Creeping financial deregulation leads to crises. Criticism of financial deregulation as envisaged by the Trump administration is to the point (“Is America heading for new financial typhoon?”, Letters, March 5).

That letter criticises, first, the present lending by non-regulated,
non-depository finance firms or shadow banks to private equity and private debt industries and, second, the borrowing by these shadow banks from banks. These borrowings have increased tenfold over the past decade. Recently, JPMorgan failed to report the amount of its lending to private equity (“JPMorgan fails to report level of lending to private equity”, Report, February 17).

This deregulation takes place in quiet times. Like during the Clinton administration when the Glass-Steagall Act was repealed. This act of 1933 forbade commercial banks from performing investment bank activities, like investment in securities. This repeal led to crises and bailouts for banks by the government.
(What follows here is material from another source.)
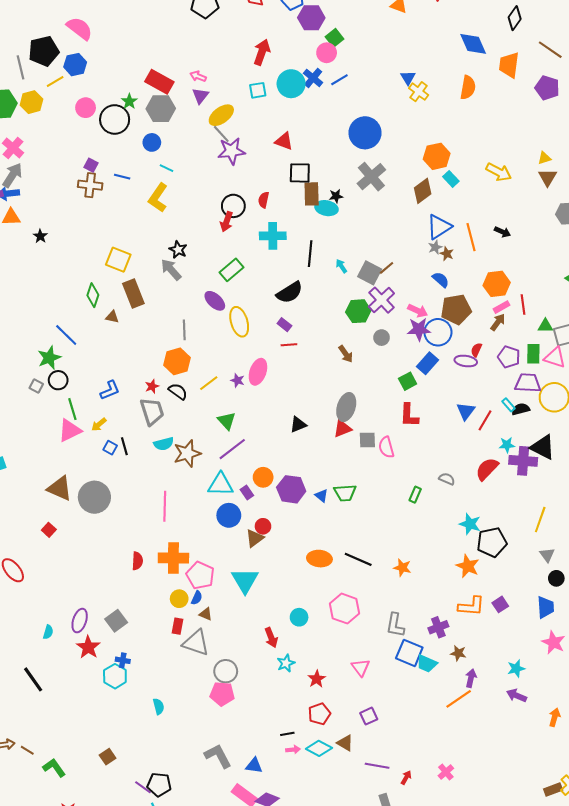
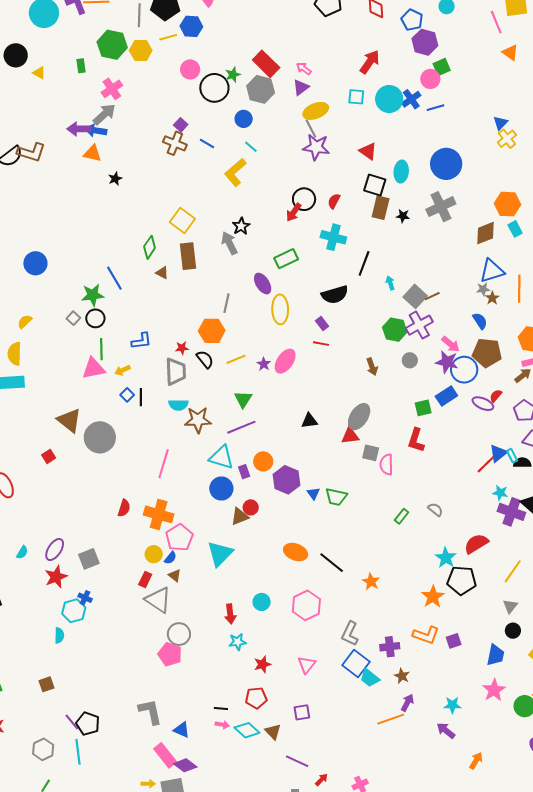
cyan ellipse: (326, 208) -> (401, 172), moved, turned 70
blue triangle: (466, 411) -> (498, 453), moved
red semicircle: (487, 469) -> (476, 544), moved
cyan semicircle: (159, 706) -> (59, 635), moved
There also occurs deregulation during crises. Like the waiving of the limit on the amount of depositors’ money that is guaranteed by the Federal Deposit Insurance Corporation when Silicon Valley Bank failed in 2023.

Hyman Minsky, the American economist, put deregulation in a historical perspective in his book Stabilizing an Unstable Economy (1986). His central thesis is that US monetary authorities made the financial system gradually more vulnerable. How? By relaxing the rules during crises without restoring them afterwards.